Out of the Metro I wandered into a shop just to buy a bottle of cold tea. In front of me was an older man and, I presume, his wife. The old guy bought 10 packets of the same cigarettes and nothing else, his unique vice on vulgar display to the world. The woman snapped up every saveloy in the shop, anxiety-buying extra sausages. It was funny, but it was not amusing.

As the day wore on, Kyiv emptied of people and the news got bleaker and bleaker. Dozens of Russian helicopters were seen over the Antonov Air Base nearly 20 miles north of the city. One was shot down, the Ukrainians said. And the others? There was some kind of battle. Who had control of the air base? We kept on asking the Ukrainians the same question, hour after hour. The silence meant that the answer was not good. Eventually, they confirmed that the Russians had control. The Kremlin’s boots were on the ground and not so far from the capital on the very first day, though as of this writing the Ukrainians are still contesting the air base.

Then reports came through that the Russians and/or their Belarusian pals were knocking the Ukrainian forces out of Chernobyl, the poison factory that did it for the Soviet Union. Across the whole country, the news was grim, attacks on Odessa, Kharkiv, a punching through the old lines in Donetsk and Luhansk. The Russian bully was giving the Ukrainian weakling a proper thumping.

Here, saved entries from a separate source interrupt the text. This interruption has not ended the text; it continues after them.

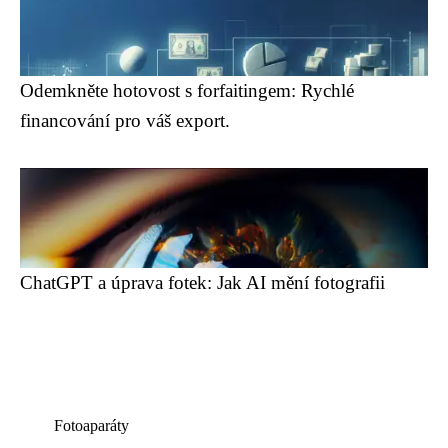
Odemkněte hotovost s forfaitingem: Rychlé
financování pro váš export.
ChatGPT a úprava fotek: Jak AI mění fotografii
Fotoaparáty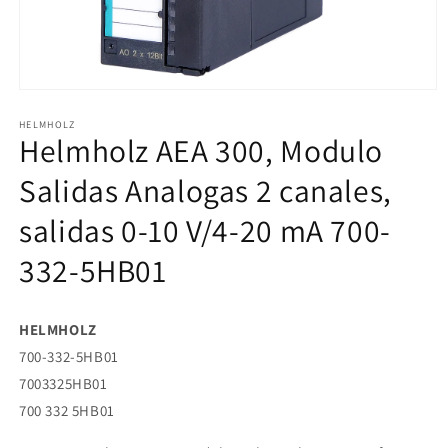
Abrir
elemento
HELMHOLZ
multimedia
Helmholz AEA 300, Modulo
1
en
una
Salidas Analogas 2 canales,
ventana
modal
salidas 0-10 V/4-20 mA 700-
332-5HB01
HELMHOLZ
700-332-5HB01
7003325HB01
700 332 5HB01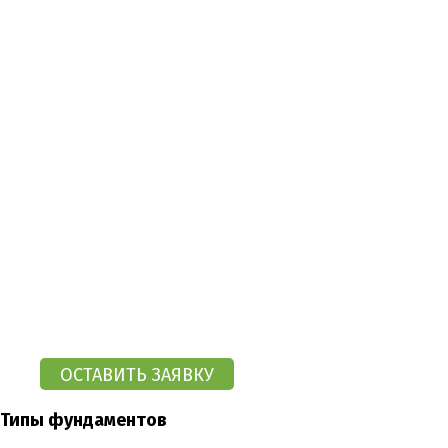
Типы фундаментов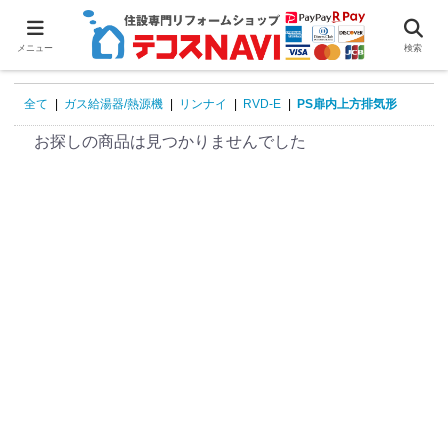
0
メニュー
検索
全て
|
ガス給湯器/熱源機
|
リンナイ
|
RVD-E
|
PS扉内上方排気形
お探しの商品は見つかりませんでした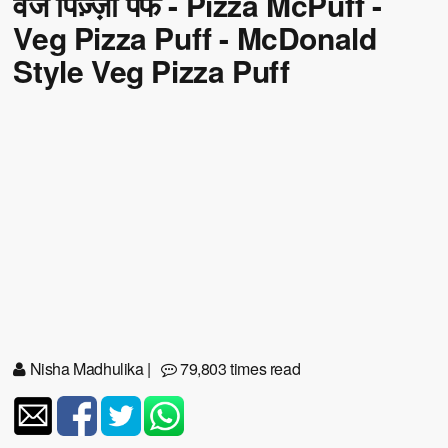
वेज पिज़्ज़ा पफ - Pizza McPuff -
Veg Pizza Puff - McDonald
Style Veg Pizza Puff
Nisha Madhulika
|
79,803 times read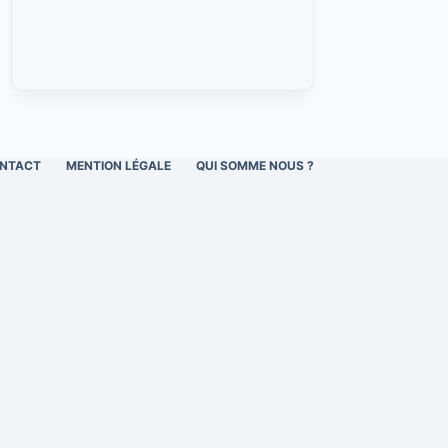
NTACT
MENTION LÉGALE
QUI SOMME NOUS ?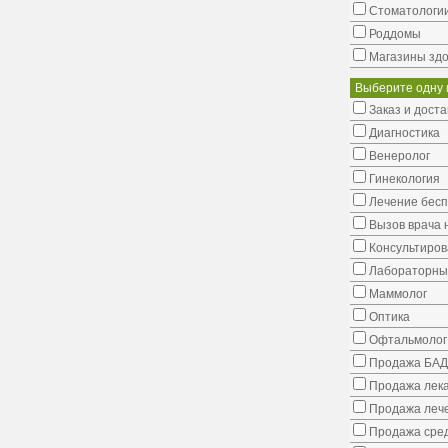
Стоматологи
Роддомы
Магазины здо
Выберите одну 
Заказ и доста
Диагностика
Венеролог
Гинекология
Лечение бес
Вызов врача 
Консультиров
Лабораторны
Маммолог
Оптика
Офтальмолог
Продажа БАД
Продажа лека
Продажа лече
Продажа сред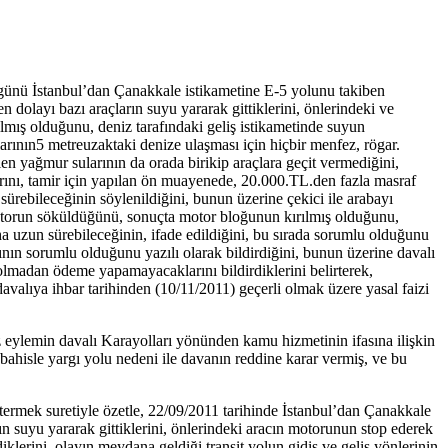
günü İstanbul’dan Çanakkale istikametine E-5 yolunu takiben
olayı bazı araçların suyu yararak gittiklerini, önlerindeki ve
lmış olduğunu, deniz tarafındaki geliş istikametinde suyun
larının5 metreuzaktaki denize ulaşması için hiçbir menfez, rögar.
len yağmur sularının da orada birikip araçlara geçit vermediğini,
klarını, tamir için yapılan ön muayenede, 20.000.TL.den fazla masraf
ürebileceğinin söylenildiğini, bunun üzerine çekici ile arabayı
 motorun söküldüğünü, sonuçta motor bloğunun kırılmış olduğunu,
 uzun sürebileceğinin, ifade edildiğini, bu sırada sorumlu olduğunu
nın sorumlu olduğunu yazılı olarak bildirdiğini, bunun üzerine davalı
ı olmadan ödeme yapamayacaklarını bildirdiklerini belirterek,
davalıya ihbar tarihinden (10/11/2011) geçerli olmak üzere yasal faizi
 eylemin davalı Karayolları yönünden kamu hizmetinin ifasına ilişkin
isle yargı yolu nedeni ile davanın reddine karar vermiş, ve bu
ermek suretiyle özetle, 22/09/2011 tarihinde İstanbul’dan Çanakkale
n suyu yararak gittiklerini, önlerindeki aracın motorunun stop ederek
erini, olayın meydana geldiği transit yolun gidiş ve geliş yönlerinin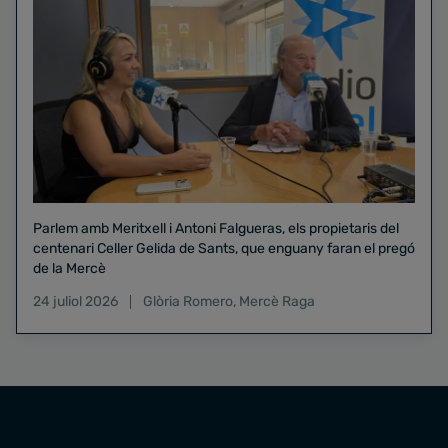
Parlem amb Meritxell i Antoni Falgueras, els propietaris del
centenari Celler Gelida de Sants, que enguany faran el pregó
de la Mercè
24 juliol 2026
Glòria Romero
,
Mercè Raga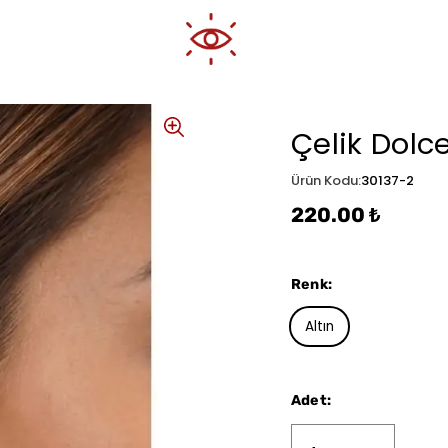
Çelik Dolc
Ürün Kodu
:
30137-2
220.00 ₺
Renk
:
Altın
Adet
:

In the middle of this, I phoned my pal, Semyon Gluzman, the first Soviet psychiatrist to blow the whistle on the state’s abuse of psychiatry and so a gulag prisoner for 10 years. Having watched Putin’s belligerent speech in front of the vegetables in his National Security Council, I challenged Gluzman to defend his position, that Putin was not mad. Gluzman replied: “He is not mad. He is like his friend, Hitler.”

That’s what the man said.

All is not lost. No one expects the Ukrainians to beat Putin’s military. The issue is if they linger for as long as possible, driving up the zinc coffin count to levels not seen since Brezhnev’s insane assault on Afghanistan, then there will be trouble for the master of the Kremlin. Likewise, if the West hits Putin’s proxies with effective sanctions effectively enforced, then that will hurt him too. So badly, he could fall.

The fear is that neither wedge of the vice will snap properly. The president of Ukraine is a comedy actor manque. The West and especially the authorities who run Londongrad fear effective sanctions, lest the price of property in Chelsea and Westminster starts collapsing, big time.

So the most likely outcome at the time of writing is that Putin gets to kill several thousand Ukrainians to cement his rule and the Zelenskyy government will fall to some ghastly proxy. I hope that it is not going to happen but, as someone who has been calling out Putin as a career psychopath since I investigated the Moscow apartment bombs in 1999 and war crimes in Chechnya in 2000, I am beginning to work out how to get out of Russian-controlled Kyiv in a hurry.

I hope to God I am wrong. I fear I may be right.